Olly Wicken on when it's appropriate to venture onto the turf

 

The very best moments as a football fan are the moments of overwhelming elation. It might be an injury-time winner, or a third goal against an invincible Liverpool side, or a fourth goal at the Kennel against The Team Whose Name Must Not Be Spoken. Emotion swamps your rational faculties. You find yourself shedding your composure, your self-control, your shirt. Possibly even your trousers. Often you hug strangers. Sometimes you dry-hump the pillar next to you. Very occasionally you lose your mind so completely that you invade the pitch.

At Watford, pitch invasions have been the appropriate delirious reaction to our first-ever promotion to the Second Division in April 1969, our first-ever promotion to the top flight in May 1982, and the extraordinary 20-second turnaround that led to “Here’s Hogg, Deeney!” in May 2013. These were peak high-on-life moments.
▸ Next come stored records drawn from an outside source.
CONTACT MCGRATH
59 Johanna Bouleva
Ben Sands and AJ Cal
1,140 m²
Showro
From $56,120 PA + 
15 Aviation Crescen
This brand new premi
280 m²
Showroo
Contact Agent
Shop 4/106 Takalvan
Once, though, Watford fans got it badly wrong. It was 2 May 2015. I’m fully aware it’s a painful memory for most of us, but we need to examine it. We’d secured promotion to the Premier League the previous weekend. Vydra’s goal at Brighton had been a brilliant moment without being decisive, so we’d learned of our promotion away from the stadium. (Without a pitch to invade, some of us had thrown ourselves into the sea.) Now we had a home game where we could be crowned Champions if we won – at home to Sheffield Wednesday.
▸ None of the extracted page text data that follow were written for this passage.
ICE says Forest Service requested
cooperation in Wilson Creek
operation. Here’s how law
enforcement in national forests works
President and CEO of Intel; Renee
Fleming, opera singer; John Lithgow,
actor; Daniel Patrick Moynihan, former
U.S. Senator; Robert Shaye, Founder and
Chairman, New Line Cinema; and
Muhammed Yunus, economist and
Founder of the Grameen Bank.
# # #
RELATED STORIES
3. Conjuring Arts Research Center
On ninety minutes, things were looking good. We were 1-0 up, comfortably the better side. Around me in the Sir Elton John stand, people started leaving their seats to run onto the pitch at the final whistle. I understood their excitement. We were about to win a trophy we’d never won before. But then Wednesday equalised.

For me, this changed everything. We weren’t winning any more. We wouldn’t be Champions. Atdhe Nuhiu had denied me the sort of wild ecstasy that might have sent me charging onto the turf. But Watford fans were still pouring down out of their seats, getting ready to invade the pitch at the final whistle. They were spilling onto the playing area, interfering with the team’s attempts to score again and win. They were preventing the success they wanted to celebrate.

I couldn’t understand it. Why would anyone still want to invade the pitch now that we were failing to get what we wanted? As people around me continued to head down to the front, I got annoyed. If we didn’t win, I told myself, any pitch invasion would be premeditated, token, lame, false. Soon, the final whistle came. The fans ran on anyway.

I watched from my seat, simmering with anger. For all of us, this was one of the very worst moments as a football fan – having triumph snatched from you at the death – but these fans were behaving as if it was one of the very best. Looking back, five years on, I now realise that, as I watched, I was scapegoating my fellow fans for my frustration and disappointment. They were seeing the positive side. Watford had been promoted and they wanted to carry on partying regardless. I have no right to criticise them for having fun and celebrating a terrific achievement.

But – and this is the point of reliving the hurt of that game – I have every right to criticise them for devaluing the currency of pitch invasions. That’s my agenda here. Pitch invasions need to be cherished and ringfenced. They should be an instinctive crowd reaction to triumphant moments on the pitch. No one should decide to go on the pitch anyway if the moment didn’t happen.

Think back to the proper spontaneous invasions. The scramble out of your seat, not noticing that you’re scraping your shins. Falling over the advertising hoarding and landing on your face, but not caring. Running in every direction with no clue where to go. Recklessly grabbing someone – anyone – and blurting out a marriage proposal (perhaps). That is how to invade a pitch.

So, please. At the end of this season, if it goes well and we’re about to win promotion back to the Premier League, please stay in your seat as the final whistle approaches. Keep saying to yourself “I’m not allowed on the pitch, I must keep off the pitch”. And then, as the season climaxes in a mind-warping moment of release and joy, just let yourself go and see where your legs take you.